> _WHAT YOU ARE ASKED TO DO_
Gather every line below where "Continuar" appears.
···
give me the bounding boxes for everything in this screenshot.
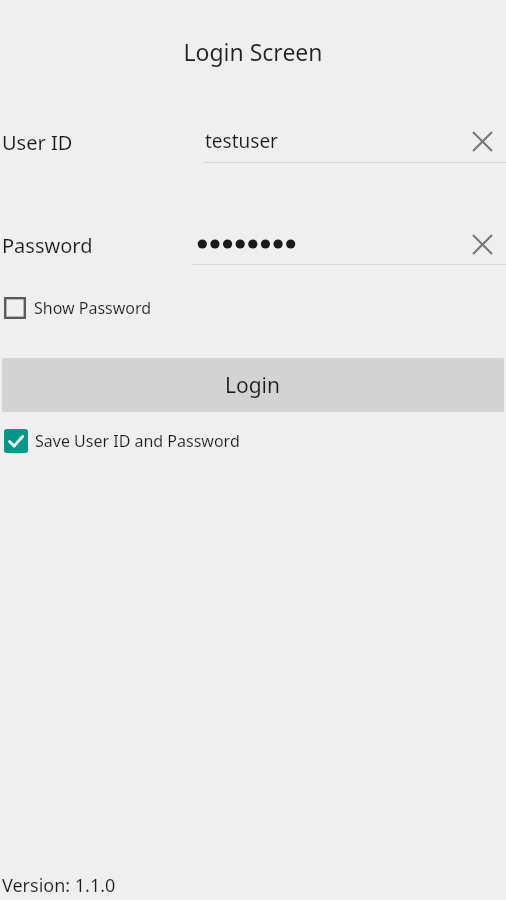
staticText: Login <box>225 371 281 400</box>
staticText: User ID <box>2 129 73 156</box>
staticText: Show Password <box>34 297 152 319</box>
staticText: Version: 1.1.0 <box>2 873 116 898</box>
staticText: Save User ID and Password <box>35 430 240 452</box>
staticText: Login Screen <box>183 36 323 67</box>
button[interactable]: Clear text <box>459 221 505 267</box>
staticText: testuser <box>205 128 278 154</box>
staticText: Password <box>2 232 93 259</box>
button[interactable]: Show Password <box>0 292 152 324</box>
button[interactable]: Save User ID and Password <box>0 426 240 456</box>
button[interactable] <box>192 220 506 272</box>
button[interactable]: testuser <box>203 118 506 170</box>
button[interactable]: Clear text <box>459 118 505 164</box>
button[interactable]: Login <box>2 358 504 412</box>
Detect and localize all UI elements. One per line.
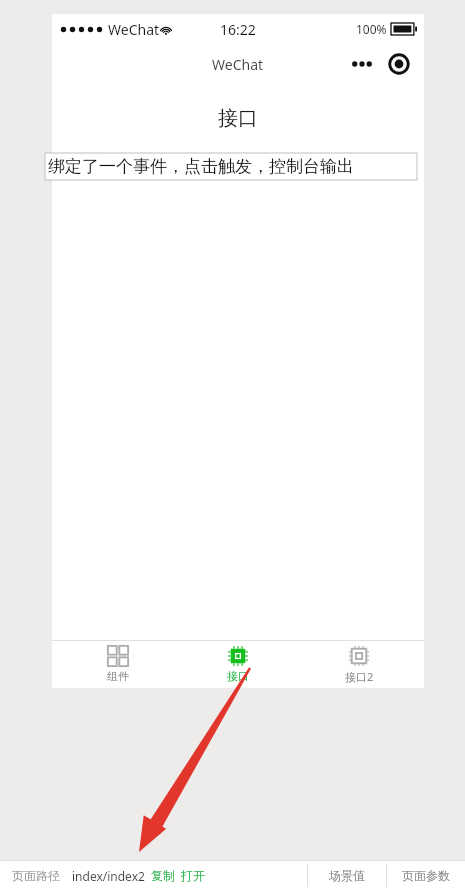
staticText: 绑定了一个事件，点击触发，控制台输出: [48, 156, 354, 177]
staticText: 组件: [107, 669, 129, 683]
button[interactable]: 复制: [151, 868, 175, 883]
button[interactable]: 接口2: [304, 640, 414, 688]
staticText: 100%: [356, 21, 387, 37]
staticText: 页面路径: [12, 868, 60, 883]
button[interactable]: Close: [386, 51, 412, 77]
button[interactable]: 接口: [183, 640, 293, 688]
button[interactable]: 打开: [181, 868, 205, 883]
staticText: 接口: [227, 669, 249, 683]
button[interactable]: 绑定了一个事件，点击触发，控制台输出: [45, 153, 417, 180]
staticText: 打开: [181, 868, 205, 883]
staticText: 16:22: [220, 20, 256, 39]
staticText: WeChat: [108, 20, 160, 39]
staticText: 接口2: [345, 669, 374, 684]
staticText: 接口: [52, 106, 424, 131]
staticText: 页面参数: [402, 868, 450, 883]
button[interactable]: 组件: [63, 640, 173, 688]
staticText: WeChat: [212, 55, 264, 74]
button[interactable]: 页面参数: [387, 860, 465, 891]
staticText: 复制: [151, 868, 175, 883]
staticText: index/index2: [72, 868, 145, 884]
button[interactable]: 场景值: [308, 860, 386, 891]
staticText: 场景值: [329, 868, 365, 883]
button[interactable]: More: [346, 53, 378, 75]
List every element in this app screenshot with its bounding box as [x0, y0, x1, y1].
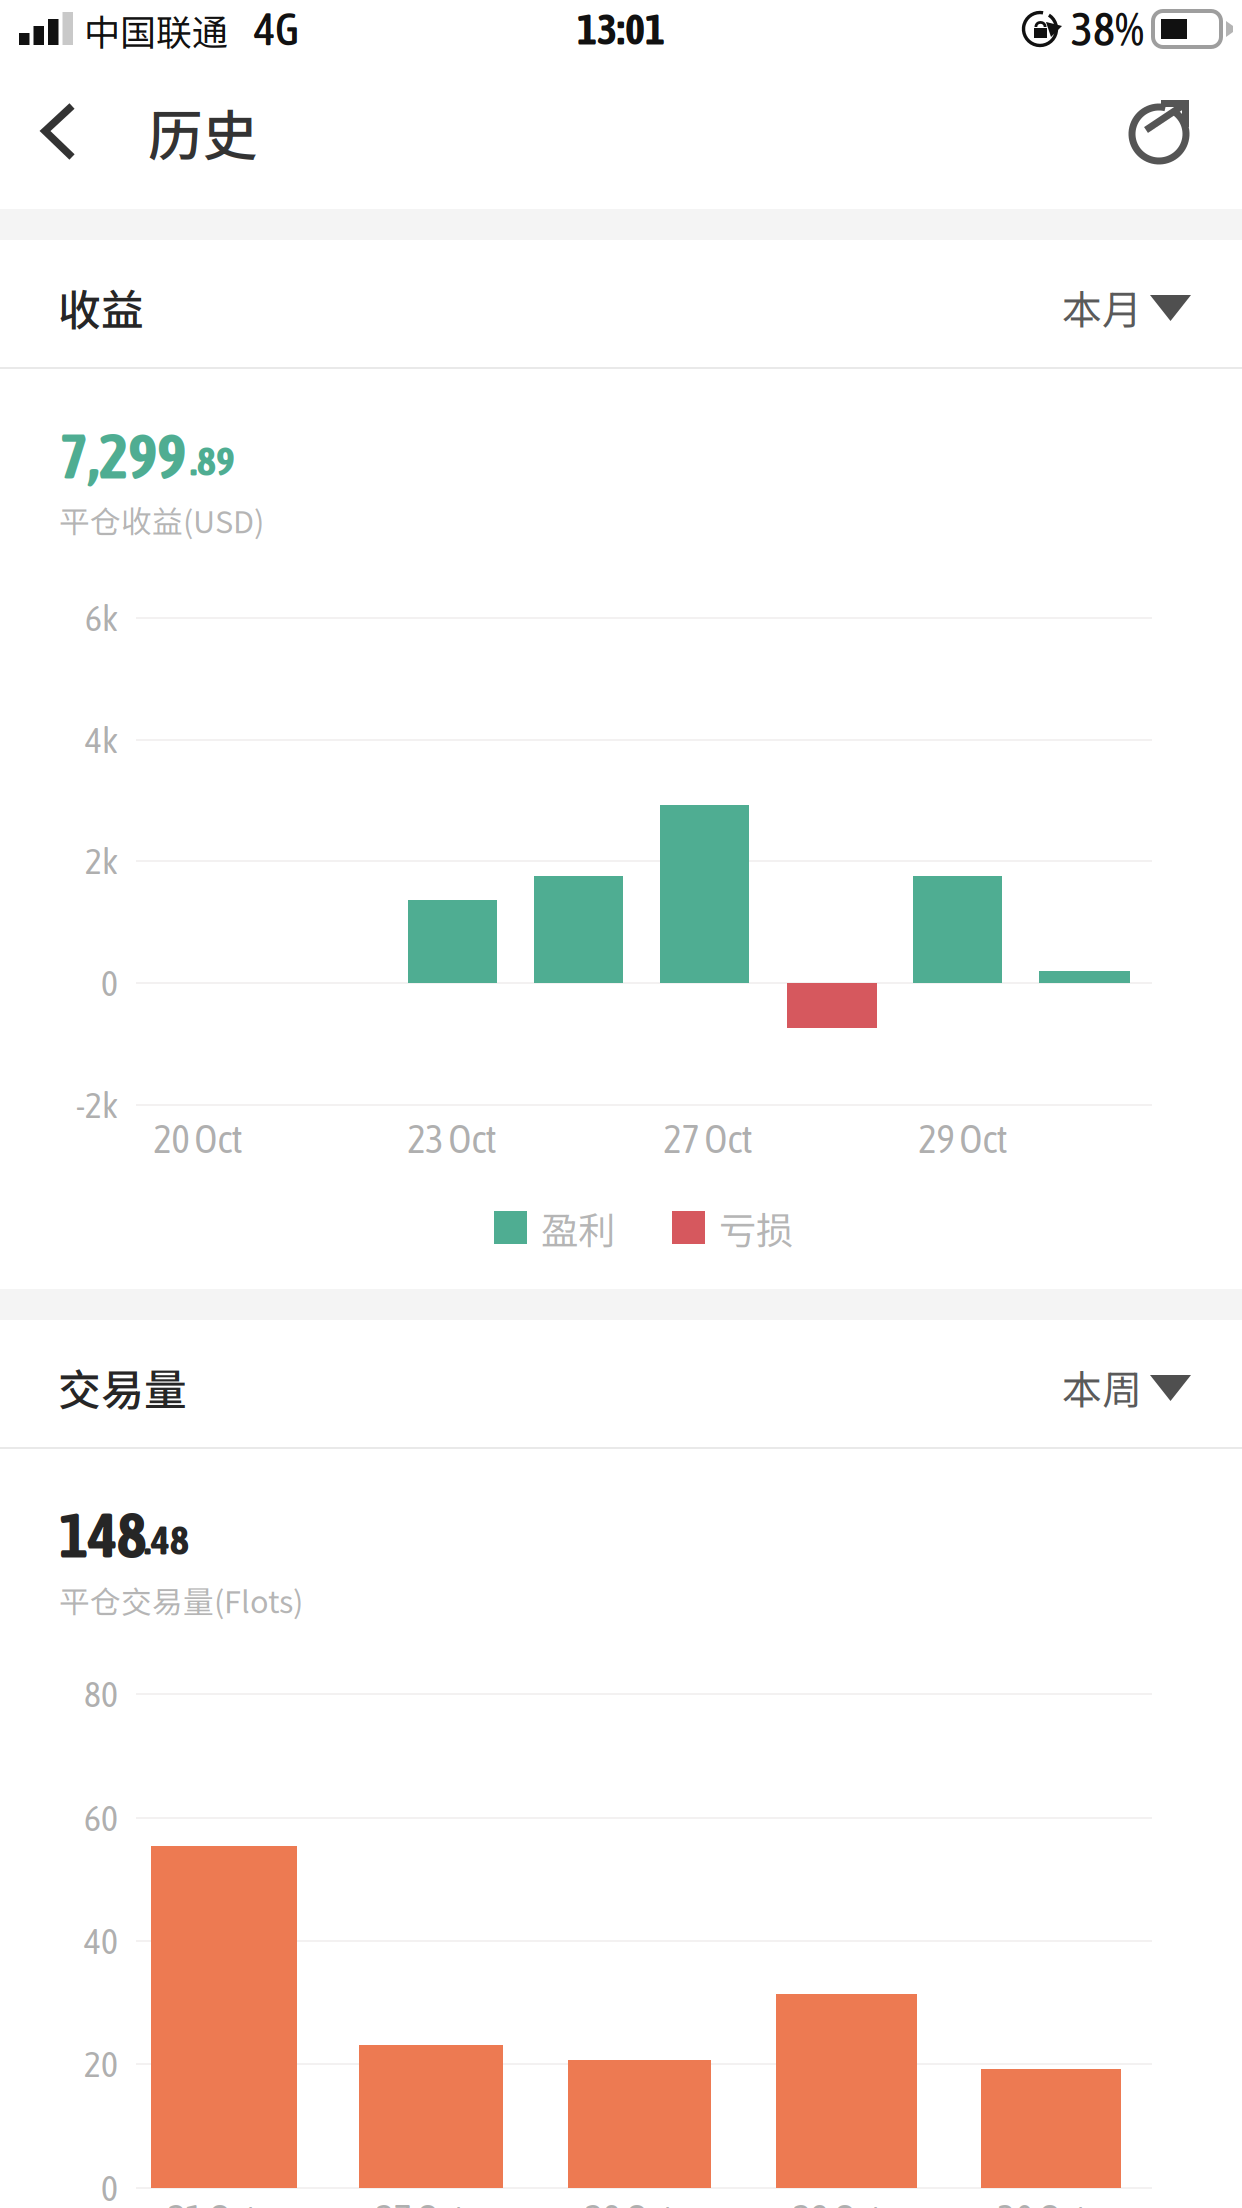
button[interactable]: Back	[0, 0, 1242, 2208]
staticText: 4k	[85, 719, 118, 761]
button[interactable]: Share	[0, 0, 1242, 2208]
staticText: 0	[101, 962, 118, 1004]
staticText: 0	[101, 2167, 118, 2208]
staticText: 27 Oct	[376, 2197, 464, 2208]
staticText: 本月	[1062, 278, 1142, 336]
staticText: 亏损	[719, 1201, 793, 1255]
button[interactable]: 本月	[0, 0, 1242, 2208]
staticText: 交易量	[58, 1356, 187, 1418]
staticText: 28 Oct	[584, 2197, 674, 2208]
staticText: 20 Oct	[154, 1117, 242, 1161]
staticText: 平仓交易量(Flots)	[59, 1578, 303, 1622]
staticText: 40	[84, 1920, 118, 1962]
staticText: 38%	[1071, 2, 1144, 56]
staticText: 80	[84, 1673, 118, 1715]
staticText: 7,299	[59, 420, 186, 492]
staticText: 30 Oct	[998, 2197, 1086, 2208]
staticText: 60	[84, 1797, 118, 1839]
staticText: 盈利	[541, 1201, 615, 1255]
staticText: 21 Oct	[168, 2197, 256, 2208]
button[interactable]: 本周	[0, 0, 1242, 2208]
staticText: .89	[190, 438, 235, 484]
staticText: 29 Oct	[792, 2197, 882, 2208]
staticText: 148	[59, 1499, 146, 1571]
staticText: 4G	[254, 3, 299, 55]
staticText: 13:01	[577, 5, 665, 54]
staticText: 历史	[148, 92, 258, 172]
staticText: 2k	[85, 840, 118, 882]
staticText: 中国联通	[84, 4, 228, 56]
staticText: 平仓收益(USD)	[59, 498, 264, 542]
staticText: -2k	[76, 1084, 118, 1126]
staticText: .48	[144, 1517, 189, 1563]
staticText: 6k	[85, 597, 118, 639]
staticText: 29 Oct	[918, 1117, 1008, 1161]
staticText: 本周	[1062, 1358, 1142, 1416]
staticText: 27 Oct	[664, 1117, 752, 1161]
staticText: 收益	[58, 276, 144, 338]
staticText: 20	[84, 2043, 118, 2085]
staticText: 23 Oct	[408, 1117, 496, 1161]
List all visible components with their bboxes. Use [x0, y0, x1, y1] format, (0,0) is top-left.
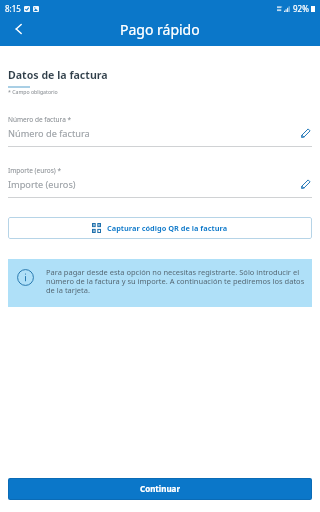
staticText: * Campo obligatorio — [8, 88, 58, 95]
staticText: Importe (euros) — [8, 178, 298, 191]
staticText: 8:15 — [5, 3, 21, 14]
staticText: 92% — [293, 3, 309, 14]
button[interactable]: Edit — [298, 126, 312, 140]
button[interactable]: Capturar código QR de la factura — [8, 217, 312, 239]
staticText: Pago rápido — [120, 20, 200, 39]
button[interactable]: Edit — [298, 177, 312, 191]
button[interactable]: Continuar — [9, 479, 311, 499]
button[interactable]: Back — [8, 18, 30, 40]
staticText: Número de factura — [8, 127, 298, 140]
staticText: Para pagar desde esta opción no necesita… — [46, 267, 307, 295]
staticText: Capturar código QR de la factura — [107, 223, 228, 233]
staticText: Continuar — [140, 483, 180, 494]
staticText: Datos de la factura — [8, 68, 108, 82]
staticText: Importe (euros) * — [8, 166, 62, 175]
staticText: Número de factura * — [8, 115, 72, 124]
···
> _SOLUTION TO THE EXERCISE_
button[interactable]: Continuar — [9, 479, 311, 499]
staticText: Continuar — [140, 483, 180, 494]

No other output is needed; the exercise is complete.